But as I said, light is a very important signaling mechanism for the body. Some of the sunlight that enters our body in this morning time period reaches the hypothalamus, which is involved in regulating most of the functions, life sustaining, especially, functions, in our body. And that also initiate and direct our response to stress. And you can read, I’ll link in the show notes, called “Light Medicine Of The Future,” by Jacob Lieberman, for a more involved explanation on that. Another study looked at morning light exposure in relation to body weight, and found that those who got morning sunlight reliably weighed less. And this was a dose-dependent and time-dependent response.
So from that study, even after controlling for all non-light exposure factors, including food intake, sleep activity, the influence of morning light on weight was considerable. It accounted for roughly 20% of the subjects’ BMIs.

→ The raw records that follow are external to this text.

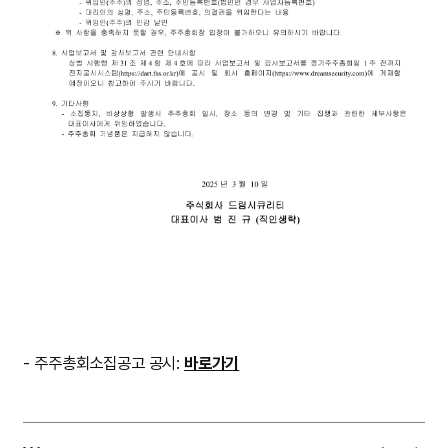
-
주주총회소집공고 공시:
바로가기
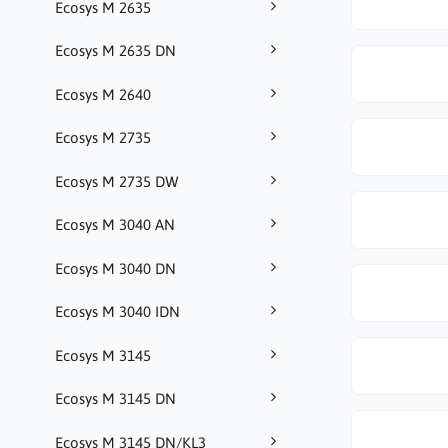
Ecosys M 2635
Ecosys M 2635 DN
Ecosys M 2640
Ecosys M 2735
Ecosys M 2735 DW
Ecosys M 3040 AN
Ecosys M 3040 DN
Ecosys M 3040 IDN
Ecosys M 3145
Ecosys M 3145 DN
Ecosys M 3145 DN/KL3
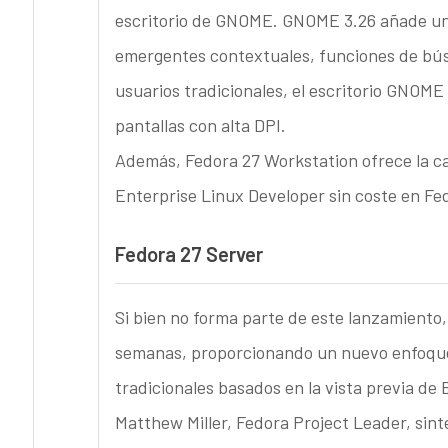
escritorio de GNOME. GNOME 3.26 añade un
emergentes contextuales, funciones de bú
usuarios tradicionales, el escritorio GNOME
pantallas con alta DPI.
Además, Fedora 27 Workstation ofrece la ca
Enterprise Linux Developer sin coste en Fe
Fedora 27 Server
Si bien no forma parte de este lanzamiento,
semanas, proporcionando un nuevo enfoque 
tradicionales basados en la vista previa de 
Matthew Miller, Fedora Project Leader, sint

Meaning, those with earlier light exposure weighed less, separate of all other factors. And the results of this study demonstrate that the timing of even moderate intensity outdoor light exposure is independently associated with BMI or body mass index. Which I’ve talked about before is an imperfect measure, but it is a reliable one in as far as general trends.
So specifically, from that study, having the majority of the average daily light exposure above 500 lux earlier in the day, was associated with a lower BMI. Or in practical terms, essentially, for every hour later, that sunlight exposure was delayed in the day, there was a 1.28 unit increase in BMI. So this is not an insubstantial difference. This probably speaks to all of the hormone things we’ve already talked about. But if you are trying to get leaner, this might be a very easy no cost thing to add to your toolkit to really start to move that needle hopefully.
And anytime I mention morning light, a lot of questions come up on how much do we need, how to do it. The estimates range a little bit and how much we need, especially based on what part of the world you live in, what time of year it is, if it’s cloudy or not. On the very low end, it could be as little as two minutes in very bright climates. But I always personally aim for at least five, to sort of hit that minimum effective dose. And up to half an hour in general is going to kind of optimize the effects. But in general, the more time outside, the better. But that minimum effective dose is so important. If it’s a new habit for you, maybe aim for only 5 to 10 minutes, but just try to make it a reliable habit.
Now, a note here on the how to. This exposure does need to be fully outdoors and not through a window. Though, in theory, you could be under a porch, as long as you are outside and exposed to the light. But as Huberman explained in a recent podcast, when you look at sunlight through a window, it’s 50, 5-0, times less effective than if the window were to be open. Mostly because the window filters out a lot of wavelengths of blue light that are actually essential for stimulating the eyes and starting this wake-up signal that we talked about. And this is why bright light all throughout the early part of the day is important.
Ideally, we want as much outdoor time as possible. I know that’s often difficult in our modern world. But if you can absolutely get that first thing in the morning. And if you are indoors the rest of the morning, you can consider using bright overhead lighting, or even a 10,000-lux light box, which I have. And a note here, if you want to get really tactical with this. Instead of just having it on your desk or at eye level, if possible, have it above your head. And I’ll explain a little bit more about that in a minute. But basically, the idea is, those types of bright light in nature come from above us, not at eye level. And I’ll actually give some specific tips for optimizing the light in your home in just a minute. But if you’re going to invest in a light box, of which there are some relatively inexpensive ones I will link to in the show notes, if possible, have that light coming from overhead while you’re working in the morning.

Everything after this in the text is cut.